The dried flower buds of a British climbing plant, which grows wild in many parts of England; but for the purposes of commerce and brewing, they are usually cultivated in extensive plantations, where they require the growth of some years before they attain perfection. To cultivate it with success requires extreme care, considerable experience, and a large capital; yet perhaps of no plant is the harvest so precarious, from an unfavourable season, and the depredations of insects. There are several varieties of it, as the red bind, the green bind, and the white bind. It is propagated by nursery plants, or by cuttings. These are planted in little hillocks, formed by digging a hole 12 inches deep and 18 inches in diameter, and filling it up with fine mould, mixed with manure, and the original soil. In the centre of the hill is set a single plant, and round it half a dozen others. The hills are about 9 feet asunder. Cuttings are set in February and March, but sets, or nursery plants, in autumn. In April, if the season be favourable, the binds require tying to poles, which are stuck in the earth. About Midsummer they are pruned, and the produce given to cattle.

In September they are usually ready for pulling.

Chestnut is reckoned to make the best poles, and ash the next - the poles are from 18 to 24 feet in length; three poles are sufficient for a single hill, or two poles where the plants are vigorous. The large poles are not required till the first winter after the plantation has been formed, and it is advisable not to take any produce the first year.
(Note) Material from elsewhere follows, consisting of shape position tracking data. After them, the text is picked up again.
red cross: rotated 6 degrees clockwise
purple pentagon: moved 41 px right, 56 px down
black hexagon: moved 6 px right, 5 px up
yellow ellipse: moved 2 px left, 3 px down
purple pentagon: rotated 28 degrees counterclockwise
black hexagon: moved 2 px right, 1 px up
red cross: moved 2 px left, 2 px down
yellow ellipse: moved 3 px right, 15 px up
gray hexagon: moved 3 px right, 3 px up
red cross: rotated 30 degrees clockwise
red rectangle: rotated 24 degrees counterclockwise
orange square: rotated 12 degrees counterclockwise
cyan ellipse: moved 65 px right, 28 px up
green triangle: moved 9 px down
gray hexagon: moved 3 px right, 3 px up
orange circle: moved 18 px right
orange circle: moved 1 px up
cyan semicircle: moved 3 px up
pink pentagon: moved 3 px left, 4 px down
The picking is performed by men, women, and children. Proper baskets and bins or cribs being in readiness, the plants are cut off close to the ground, and the poles drawn up; these are placed upon the bins, with the plants upon them, and three or four persons on each side pick off the hops. After this, they are dried in a kiln; and when dry they are carried into, and kept for five or six days in a room called the stowage room, until they are in a state to be put into bags. This is done through a round hole or trap, cut in the floor of the stowage room, exactly equal to the dimensions of the mouth of the bag, and immediately under which, to a frame of wood, this mouth is fastened.
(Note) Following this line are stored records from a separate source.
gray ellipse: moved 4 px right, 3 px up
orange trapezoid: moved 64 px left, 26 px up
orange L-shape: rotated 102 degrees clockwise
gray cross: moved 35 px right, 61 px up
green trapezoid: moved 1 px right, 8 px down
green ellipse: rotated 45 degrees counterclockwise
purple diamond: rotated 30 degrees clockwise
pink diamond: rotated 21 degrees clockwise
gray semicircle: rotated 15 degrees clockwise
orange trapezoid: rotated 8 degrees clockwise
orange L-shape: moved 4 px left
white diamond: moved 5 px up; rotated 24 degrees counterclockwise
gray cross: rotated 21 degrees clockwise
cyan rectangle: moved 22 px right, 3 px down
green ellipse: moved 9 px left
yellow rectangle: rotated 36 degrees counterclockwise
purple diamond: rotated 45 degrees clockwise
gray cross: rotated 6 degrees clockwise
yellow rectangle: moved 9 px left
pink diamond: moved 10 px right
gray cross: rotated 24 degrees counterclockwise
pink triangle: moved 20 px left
In each of the lower corners of the bag a small handful of hops is tied; and a person called the packer places himself in it, and by a heavy leaden weight, which he constantly moves round in the places where he is not treading, presses and forces the hop3 down in a very close manner into the bag, so fast as they are thrown to him by another labourer. The work thus proceeds until the bag is quite full, when each of the upper corners has a few hops tied in it in the same manner.
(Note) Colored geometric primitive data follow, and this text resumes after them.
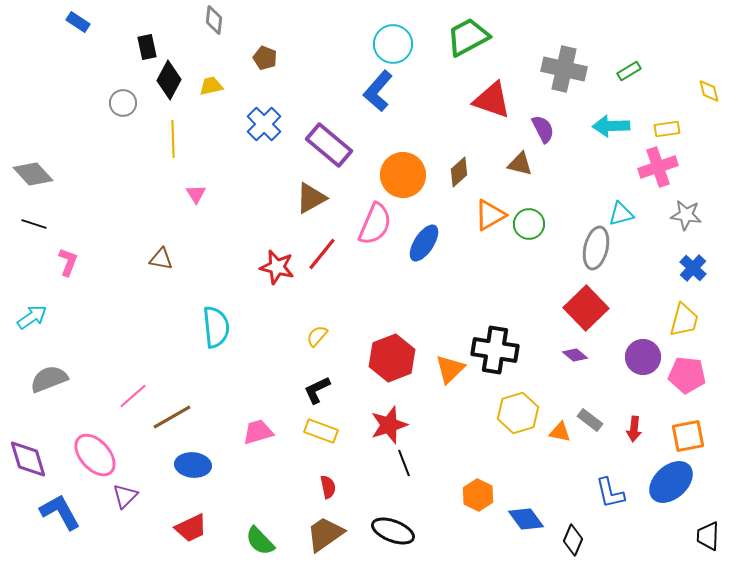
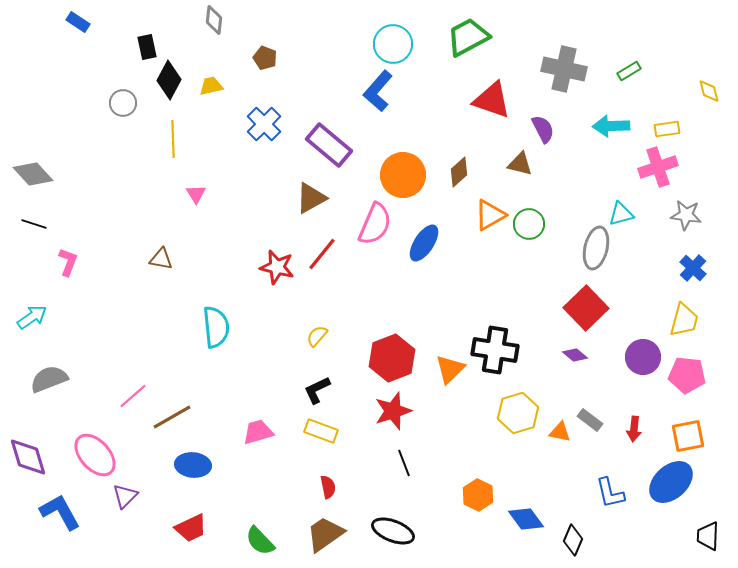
red star at (389, 425): moved 4 px right, 14 px up
purple diamond at (28, 459): moved 2 px up
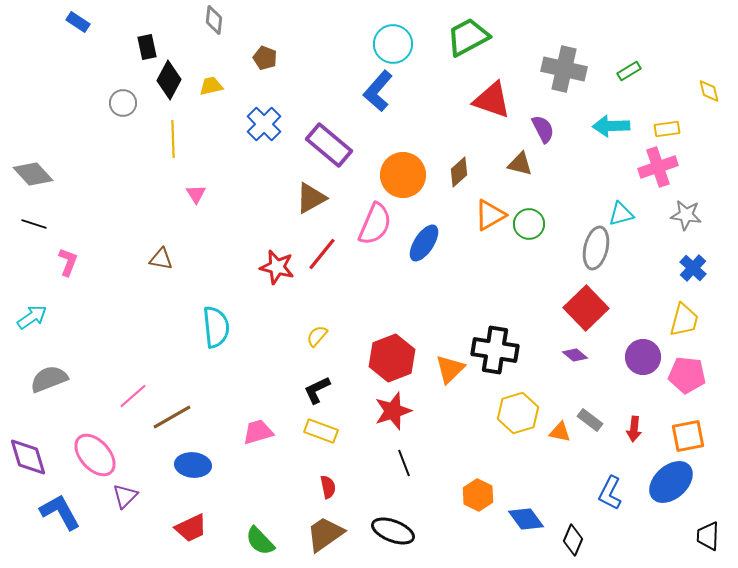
blue L-shape at (610, 493): rotated 40 degrees clockwise
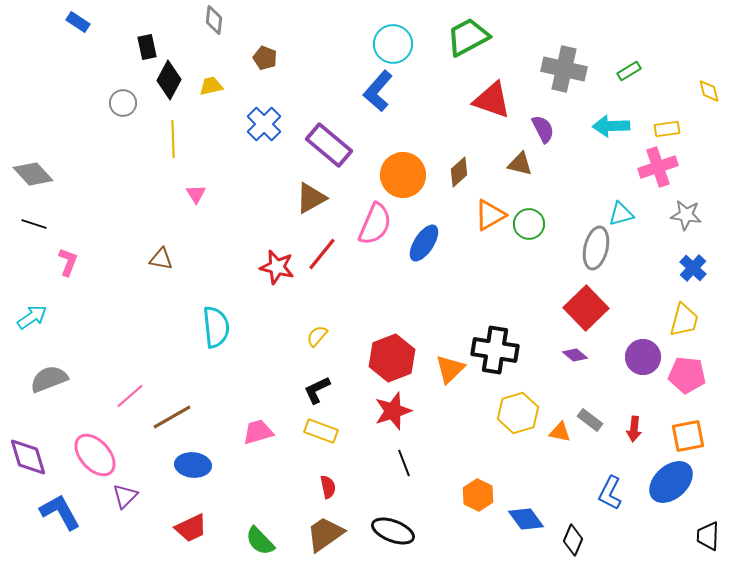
pink line at (133, 396): moved 3 px left
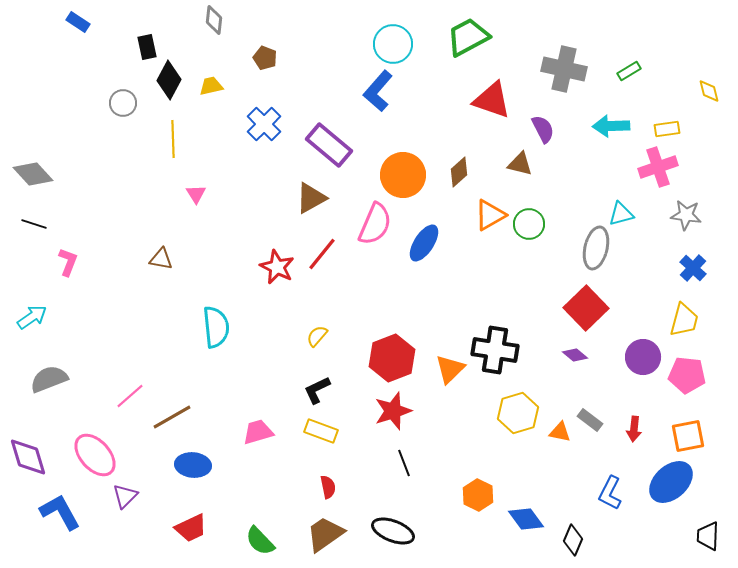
red star at (277, 267): rotated 12 degrees clockwise
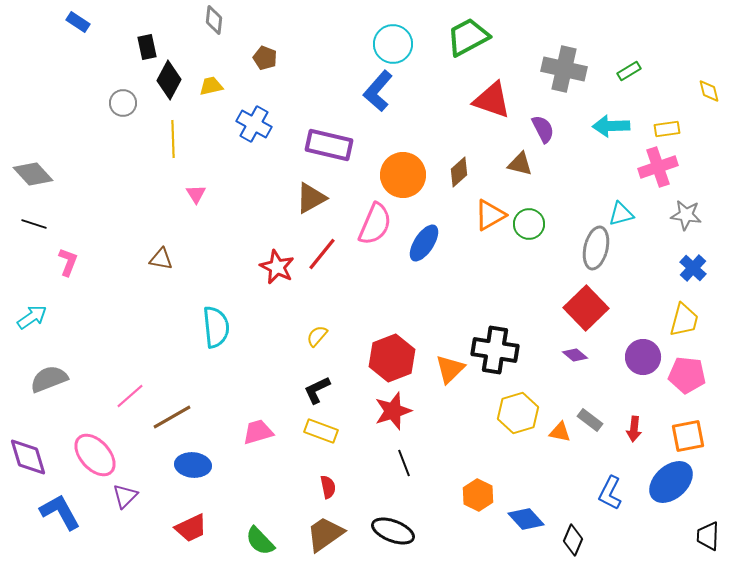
blue cross at (264, 124): moved 10 px left; rotated 16 degrees counterclockwise
purple rectangle at (329, 145): rotated 27 degrees counterclockwise
blue diamond at (526, 519): rotated 6 degrees counterclockwise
The usual way of extracting hop poles, by pushing them backwards and forwards till they are sufficiently loosened to be raised up out of the ground by hand, subjects the hops to injury, by shaking and bruising them, while the poles themselves are frequently broken. These inconveniences are avoided, and a considerable time is saved, by the application of an apparatus invented by Mr. John Knowles, of Farnham, who took out a patent for it in 1830. The nature of the contrivance, and the intention of the inventor, are well expressed on the title of the patent, which is for H a certain instrument or machine for drawing up hop poles out of the ground previous to picking the hops, and which, by drawing the poles perpendicularly, will greatly save them, as well as prevent the hops from being bruised, called a hop-pole-drawer, by lever and fulcrum." In the annexed engraving, Fig. 1, is shown a portion of a hop pole, and the application of the lever and fulcrum in raising it out of the ground; a a is the pole b the lever, and c is its fulcrum, which has a broad base, with a short spike to prevent its slipping when the pressure is applied to it.

Fig. 2 shows a plan of the lever with its iron jaws, which are made to approach each other, that some part of the opening may fit all sizes of poles; and they are serrated to prevent their slipping upon the poles.